**Source data**

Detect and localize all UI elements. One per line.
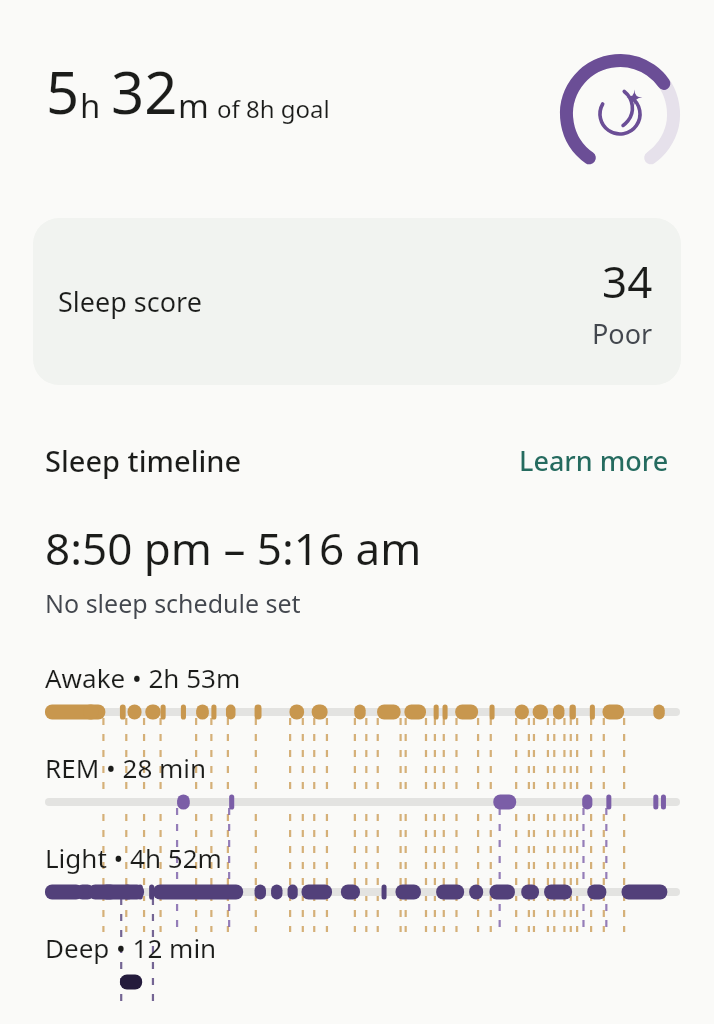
staticText: 34 [602,251,653,311]
staticText: h [80,83,101,128]
staticText: 5 [46,52,80,131]
staticText: Light • 4h 52m [45,840,222,875]
staticText: Sleep score [58,283,202,320]
staticText: Deep • 12 min [45,930,217,965]
staticText: No sleep schedule set [45,586,301,620]
button[interactable]: Sleep goal progress [558,52,682,176]
staticText: 8:50 pm – 5:16 am [45,518,422,578]
staticText: m [178,83,209,128]
button[interactable]: Sleep score [33,218,681,385]
staticText: Learn more [519,442,669,479]
staticText: Sleep timeline [45,441,519,480]
staticText: Awake • 2h 53m [45,660,241,695]
staticText: 32 [111,52,178,131]
staticText: Poor [592,315,653,352]
button[interactable]: Learn more [519,442,669,479]
staticText: of 8h goal [217,92,330,125]
staticText: REM • 28 min [45,750,207,785]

**Assigned task**
All of the records above must be copied exactly, except for the pictures.

**Response**
Detect and localize all UI elements. One per line.
staticText: 34 [602,251,653,311]
staticText: h [80,83,101,128]
staticText: 5 [46,52,80,131]
staticText: Light • 4h 52m [45,840,222,875]
staticText: Sleep score [58,283,202,320]
staticText: Deep • 12 min [45,930,217,965]
staticText: No sleep schedule set [45,586,301,620]
button[interactable]: Sleep goal progress [558,52,682,176]
staticText: 8:50 pm – 5:16 am [45,518,422,578]
staticText: m [178,83,209,128]
button[interactable]: Sleep score [33,218,681,385]
staticText: Learn more [519,442,669,479]
staticText: Sleep timeline [45,441,519,480]
staticText: Awake • 2h 53m [45,660,241,695]
staticText: 32 [111,52,178,131]
staticText: Poor [592,315,653,352]
button[interactable]: Learn more [519,442,669,479]
staticText: of 8h goal [217,92,330,125]
staticText: REM • 28 min [45,750,207,785]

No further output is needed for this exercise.